Nomads, tribals use art to protest against Gehlot government, want tribal policy denotified
India Today
Hundreds of artists from the nomadic community protested against the Rajasthan government, demanding that tribal policy be denotified.
Hundreds of artists from the nomadic community came together at Jaipur's Shaheed smarak on Sunday to voice their protest against the Chief Minister Ashok Gehlotled government in Rajasthan using their art.
The artists from the nomadic community put on a display of folk and tribal songs, puppet dance, etc. With these, they conveyed their resentment against the state government for not issuing Denotified Tribal (DNT) Policy in spite of allegedly promising to do so.
"Today, the nomadic people have reached Jaipur to demand answers to their questions from the Rajasthan government. They have their problems. There are 32 types of castes in Rajasthan which come under nomadic community. Those people do not have housing arrangements, people do not have houses. If someone has house, then they do not have patta and because of not having patta, they are repeatedly removed from there ... (These) people do not have lands for cremation ground. Sometimes, they do not get land for cremating their dead. Their earnings have been finishing. People do the job of singing, move around to make their earnings. So, they anyway, were in a very bad condition," social activist, Paras, told India Today.
" The government has not paid any heed to them. There is no arrangement for the education of their children.
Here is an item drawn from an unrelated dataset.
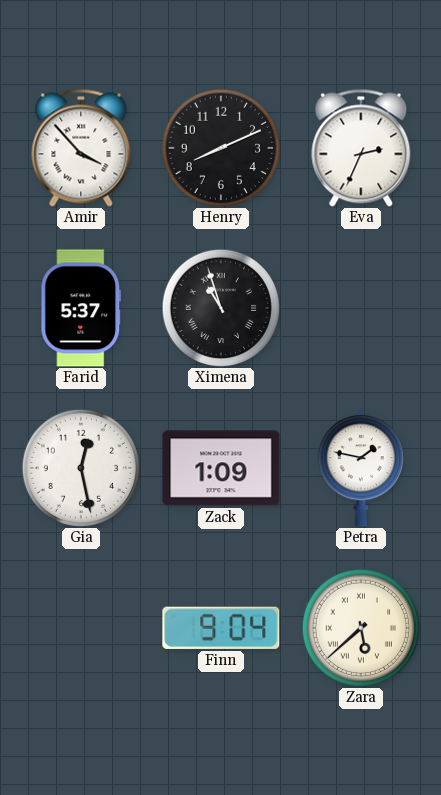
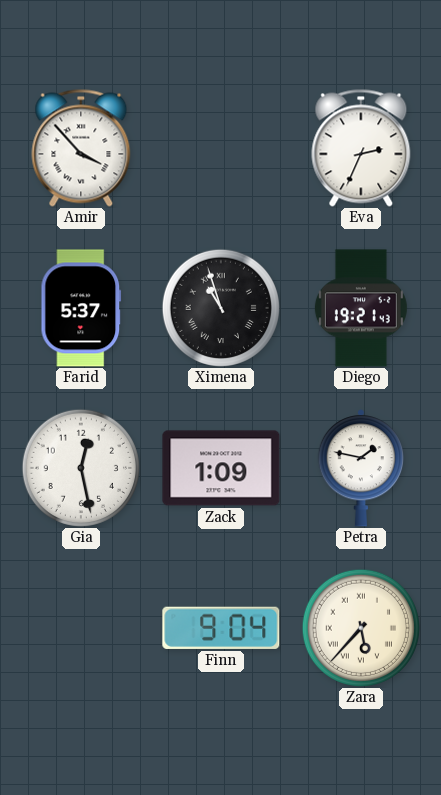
Henry: 8:11 -> none
Diego: none -> 19:21
Zara: 5:38 -> 5:37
Their bastis are settled outside the town ... basic amenities of water, electricity, roads that should be there are not available to them and today, they are raising the demand from the government that the DNT policy announced by the government for them be implemented soon and implemented with the budget so that some welfare of theirs can happen," Paras stated.
These artists lamented that they have been facing numerous problems including unavailability of accommodation, lack of amenities such as road, power, or clean drinking water.
Some of the protestors that India Today spoke with said that their children do not get proper education, that they do not have land titles in the absence of a denotified tribal policy and demanded that the government come out with one as soon as possible.
"(We want that) there be a puppet theatre ... some people who come, watch our art, reward us as well and some of our puppets, the foreigners who come, could buy to take away," a puppet artist, Moolchand Bharti said.